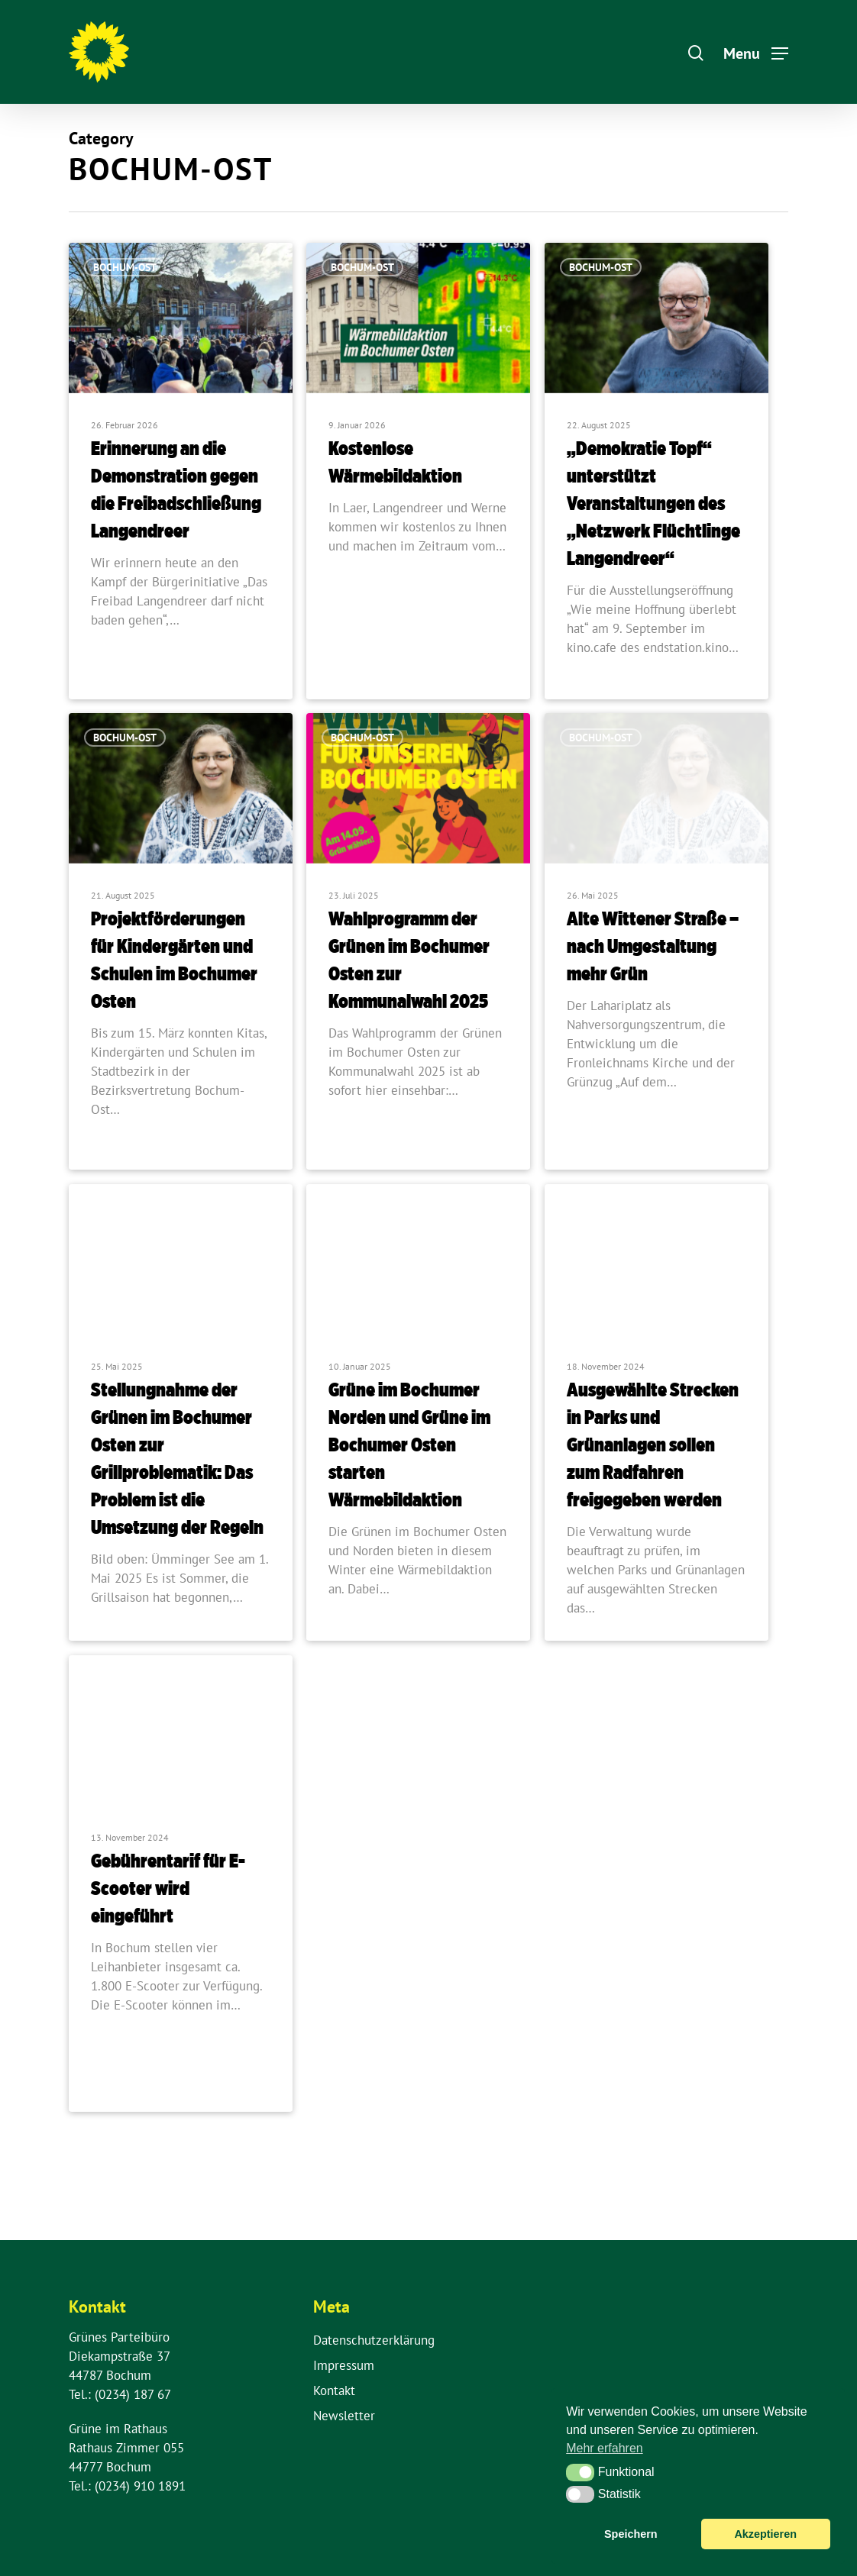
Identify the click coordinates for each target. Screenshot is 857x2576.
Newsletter (344, 2415)
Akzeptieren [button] (765, 2534)
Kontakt (334, 2390)
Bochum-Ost (125, 267)
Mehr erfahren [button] (604, 2448)
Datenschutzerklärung (374, 2340)
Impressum (343, 2365)
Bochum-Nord (367, 1230)
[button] (580, 2472)
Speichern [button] (631, 2534)
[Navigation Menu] (755, 52)
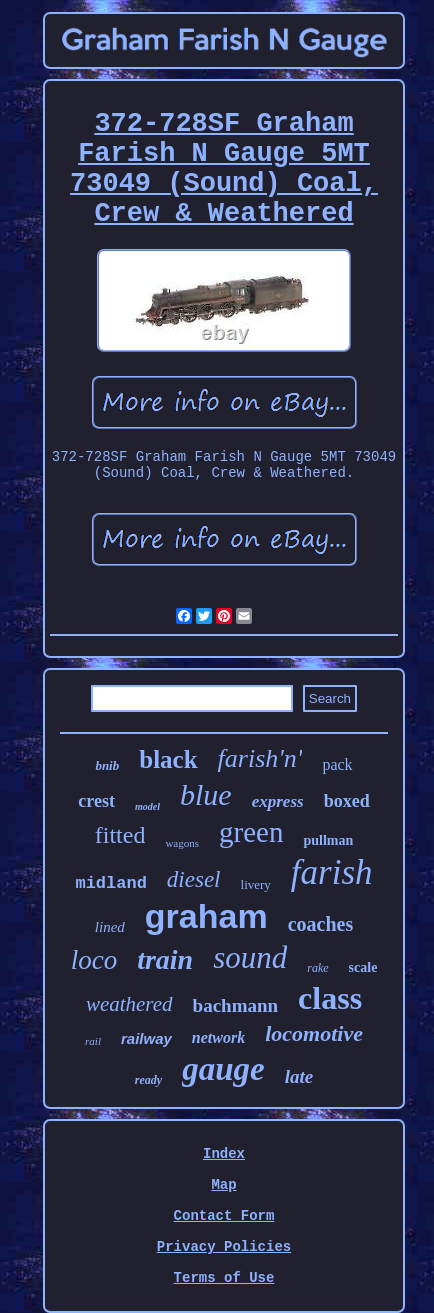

-.-.-

- Your assignment: The expected output is every entry, retyped exactly, with all pictures removed.

- Result:
Identify the click coordinates for each target. Screenshot is 857x2576.
Newsletter (344, 2415)
Akzeptieren [button] (765, 2534)
Kontakt (334, 2390)
Bochum-Ost (125, 267)
Mehr erfahren [button] (604, 2448)
Datenschutzerklärung (374, 2340)
Impressum (343, 2365)
Bochum-Nord (367, 1230)
[button] (580, 2472)
Speichern [button] (631, 2534)
[Navigation Menu] (755, 52)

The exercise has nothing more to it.